Reliability analysis of the vehicle-bridge system with uncertain parameters by SPEM integrating deep leaning method

Abstract

The dynamic response of the vehicle-bridge (VB) system was the key problem in the assessment of railway vehicle running safety on bridges, which performed random vibration analysis due to the necessary uncertain parameter arising from either vehicle or bridge structure. Traditional random analysis methods usually required complete time-history calculated data and modal information to obtain the time-dominate statistics for evaluating the reliability of the vehicle running safety, whose computing was difficult and costs too much.

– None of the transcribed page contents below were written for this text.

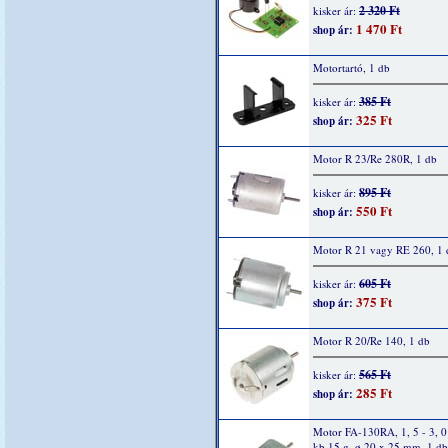
2 320 Ft
kisker ár:
1 470 Ft
shop ár:
Motortartó, 1 db
385 Ft
kisker ár:
325 Ft
shop ár:
Motor R 23/Re 280R, 1 db
895 Ft
kisker ár:
550 Ft
shop ár:
Motor R 21 vagy RE 260, 1 
605 Ft
kisker ár:
375 Ft
shop ár:
Motor R 20/Re 140, 1 db
565 Ft
kisker ár:
285 Ft
shop ár:
Motor FA-130RA, 1, 5 - 3, 
kb.15 g, ø 20 x 25 mm, 1 db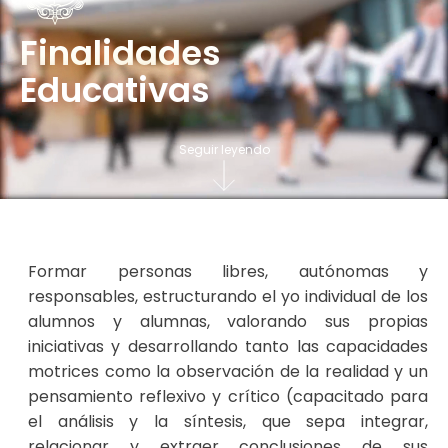
Finalidades
Educativas
Seguir leyendo
Formar personas libres, autónomas y
responsables, estructurando el yo individual de los
alumnos y alumnas, valorando sus propias
iniciativas y desarrollando tanto las capacidades
motrices como la observación de la realidad y un
pensamiento reflexivo y crítico (capacitado para
el análisis y la síntesis, que sepa integrar,
relacionar y extraer conclusiones de sus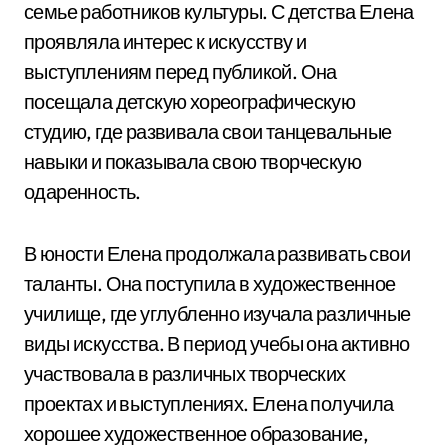
семье работников культуры. С детства Елена
проявляла интерес к искусству и
выступлениям перед публикой. Она
посещала детскую хореографическую
студию, где развивала свои танцевальные
навыки и показывала свою творческую
одаренность.
В юности Елена продолжала развивать свои
таланты. Она поступила в художественное
училище, где углубленно изучала различные
виды искусства. В период учебы она активно
участвовала в различных творческих
проектах и выступлениях. Елена получила
хорошее художественное образование,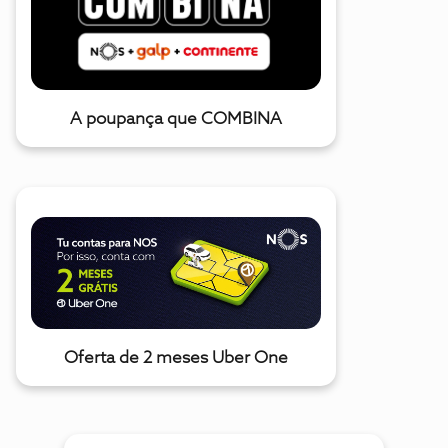
A poupança que COMBINA
Oferta de 2 meses Uber One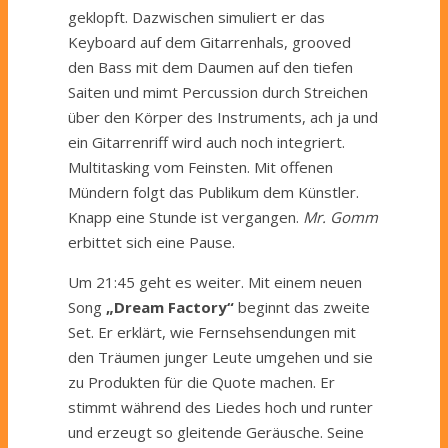
geklopft. Dazwischen simuliert er das
Keyboard auf dem Gitarrenhals, grooved
den Bass mit dem Daumen auf den tiefen
Saiten und mimt Percussion durch Streichen
über den Körper des Instruments, ach ja und
ein Gitarrenriff wird auch noch integriert.
Multitasking vom Feinsten. Mit offenen
Mündern folgt das Publikum dem Künstler.
Knapp eine Stunde ist vergangen.
Mr. Gomm
erbittet sich eine Pause.
Um 21:45 geht es weiter. Mit einem neuen
Song
„Dream Factory“
beginnt das zweite
Set. Er erklärt, wie Fernsehsendungen mit
den Träumen junger Leute umgehen und sie
zu Produkten für die Quote machen. Er
stimmt während des Liedes hoch und runter
und erzeugt so gleitende Geräusche. Seine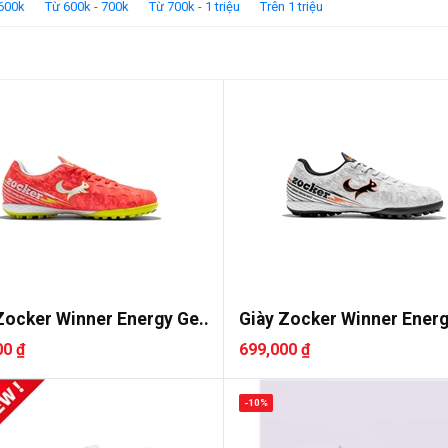
 600k
Từ 600k - 700k
Từ 700k - 1 triệu
Trên 1 triệu
Zocker Winner Energy Ge..
Giày Zocker Winner Energ
00 ₫
699,000 ₫
-10%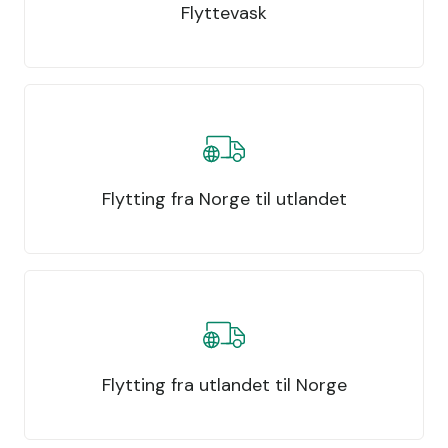
Flyttevask
Flytting fra Norge til utlandet
Flytting fra utlandet til Norge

This paper proposed a hybrid approach, which integrated the stochastic pseudo excitation method (SPEM) to optimized deep learning method (OLDM), to study the random vibration of uncertain VB system. The dynamic formulas of the uncertain system were produced by the SPEM, depending on which a neural network was established to construct the numerical model consisting of two functional modules, i.e., convolutional neural network (CNN) training with input rail irregularities and Bi-directional long short-term memory (BiLSTM) layer for the VB system response time-history prediction, i.e., CNN-BiLSTM. Due to the characteristics of calculated responses by SPEM, the BiLSTM cell was simulated by introducing the randomness of excitation and uncertain characteristics of parameters of the system into a portion of the cell, enabling the numerical model to convey the uncertainties of the VB system and obtained its stochastic response. For the proposed method, a vehicle running through a simply-supported railway bridge was applied to verify its accuracy and efficiency. According to the computed dynamic responses of VB system by the SPEM, a deep neural network was optimized for the investigated VB dynamic system. The dynamic statistics and reliability of vehicle were conducted through the optimized deep learning model and compared with the results from the conventional VB model by the Monte Carlo Method (MCM). The influence of training epoch, learn rate drop factor and vehicle running speed were investigated to examine the robustness of the deep learning approach.